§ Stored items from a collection
---+---
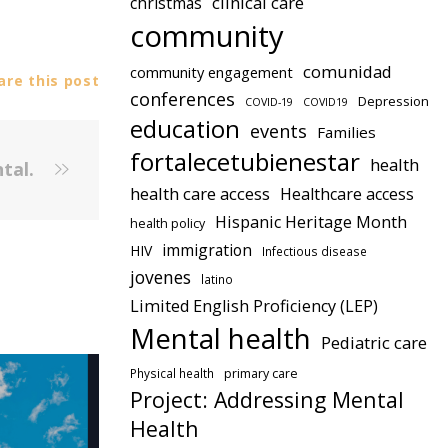
clinical care
christmas
community
comunidad
community engagement
re this post
conferences
Depression
COVID-19
COVID19
education
events
Families
fortalecetubienestar
health
ntal.
health care access
Healthcare access
Hispanic Heritage Month
health policy
immigration
HIV
Infectious disease
jovenes
latino
Limited English Proficiency (LEP)
Mental health
Pediatric care
Physical health
primary care
Project: Addressing Mental
Health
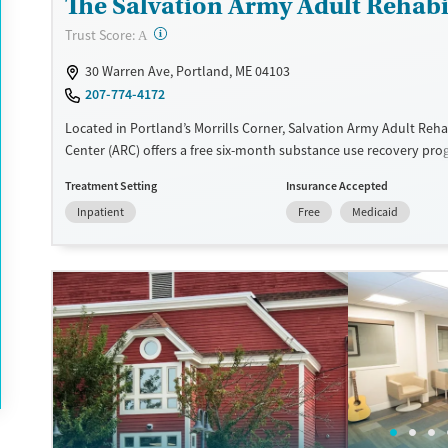
The Salvation Army Adult Rehabil
?
Trust Score:
A
30 Warren Ave, Portland, ME 04103
207-774-4172
Located in Portland’s Morrills Corner, Salvation Army Adult Reha
Center (ARC) offers a free six-month substance use recovery pr
and women. Treatment plans include group and individual couns
Treatment Setting
Insurance Accepted
education, relapse prevention, and spiritual services. Participant
Inpatient
Free
Medicaid
to complete up to eight hours of work therapy each day, with ho
meals provided, and are expected to remain free from alcohol a
prescribed drugs during their stay. Medical detox or medically as
treatment is not a standard part of the ARC program.
Ages
Gender
Seniors (Ages 65+)
Female
Male
Adults (Ages 26-64)
Young Adults (Ages 18-25)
---+---
§ TASK DETAILS
For the records above, state how many lines include the string "access", giving the number and nothing else.

§ RESULT OF THE TASK
2